Жмурика, вроде, нигде нет, но это ни о чем не говорит — наемный убийца может, как и она, прятаться в соседнем подъезде, сидеть за столиком частного кафе напротив. Поэтому Татьяна пустилась бегом по троутару. Добежит до булочной, передохнет, купит хлеб и — снова бегом к спасительной квартире.
— Танька? Вот это встреча!
Женщина резко остановилась. Будто налетела на препятствие и больно об него ушиблась. Раньше была уверена — в этом районе никто её не знает, и вдруг… Киллеры часто пользуются услугами наводчиков и… наводчиц.
Медленно, страшась глянуть в направленный на неё ствол, обернулась.
Людка? Боже мой, Людка? Та самая телка, вместе с которой Татьяна когда-то обслуживала пролуимпотента Пузана… Откуда она нарисовалась?… Может быть, ее подослал Жмурик?
Бывшая «снотворная» радостно теребила подругу.
— Чего молчишь, фуфля? Рассказывай, как и с кем живешь, сколько бабок загребаешь? Ты так изменилась — с трудом узнала… Раньше — зачуханная телка, будто хлыстом побитая, а сейчас выровнялась, держишься президентшей… Признавайся — подцепила миллиардера и сосешь из него зеленые, да?

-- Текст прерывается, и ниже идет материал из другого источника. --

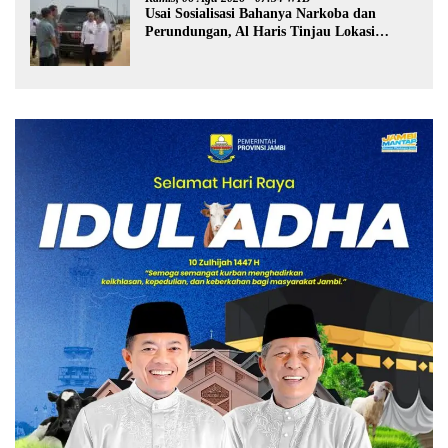
Usai Sosialisasi Bahanya Narkoba dan
Perundungan, Al Haris Tinjau Lokasi
Pembangunan Sekolah Rakyat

Людка трещала не хуже автомата. С одной разницей: автомат нужно перезаряжать, отбрасывая пустой рожок и вставляя новый, а бывшая пузановская телка подобной перезарядки не требовала.
— Замужем, — скупо призналась Татьяна. — А ты где?

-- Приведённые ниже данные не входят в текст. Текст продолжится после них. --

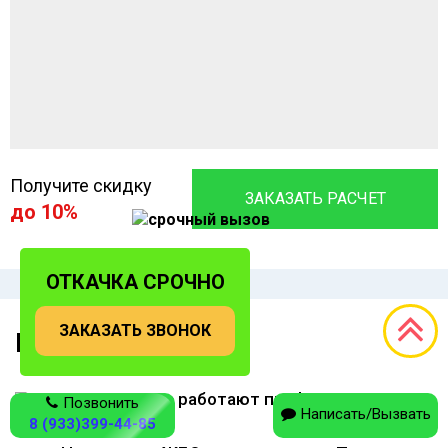
Получите скидку
ЗАКАЗАТЬ РАСЧЕТ
до 10%
ОТКАЧКА СРОЧНО
ЗАКАЗАТЬ ЗВОНОК
Наши гарантии
У нас работают профессионалы
Позвонить
Написать/Вызвать
8 (933)399-44-85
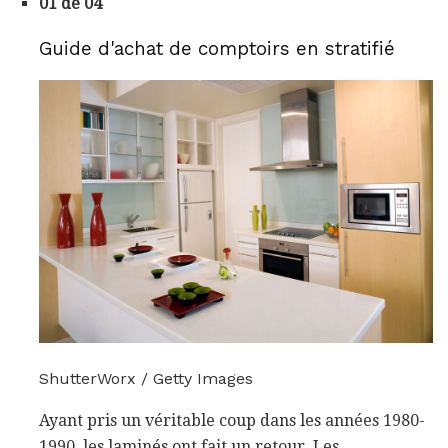
01 de 04
Guide d'achat de comptoirs en stratifié
ShutterWorx / Getty Images
Ayant pris un véritable coup dans les années 1980-
1990, les laminés ont fait un retour. Les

Известие о замужестве бывшей проститутки вызвало эффект гранаты с выдернутой чекой: через несколько секунд прогремит взрыв.
— Заму…жем… Вот это отчебучила телочка… И кто твой благоверный? Знает ли о твоем прошлом? Где работает?
— Все в норме… Лучше расскажи, что у тебя?
Раскладывать перед бывшей подружкой свои радости и страхи Татьяне не хотелось — радость, светлая и святая, немедленно будет испоганена грязными домыслами, страх усилен фальшивым сочувствием.
— Я тоже в норме. После Пузана подобрал меня Кавказец, понравились мои фуфеля. Да и то сказать, другие в постели едва шевелятся, а я в первую же ночь такую штормягу закатила — Кавказец просто обалдел. Отвалил пять сотняг баксов и приказал быть неотлучно возле него… Иногда появляется днем и приказывает подставиться… У него…
Людка принялась самым бесстыдным образом восхвалять сексуальные особенности хозяина, хвастать его неутомимостью и хваткой.
Выслушивать мерзкие откровения проститутки, поддакивать ей, изображать зависть — Татьяне все это казалось не просто стыдным, но и предельно противным. Будто её, недавно выползшую из трясины и отмытую от грязных, в»евшихся в тело и в мозг, ошметков вонючей грязи, пытаются снова погрузить в болото.
— Как поживает Ханыга?
Она знала о судьбе «начальника пузановской контрразведки» — Панкратов, ничего не скрывая, рассказал ей обо всем. Вопрос был своеобразной подготовкой к следующему, страшному, от ответа на который зависела её жизнь.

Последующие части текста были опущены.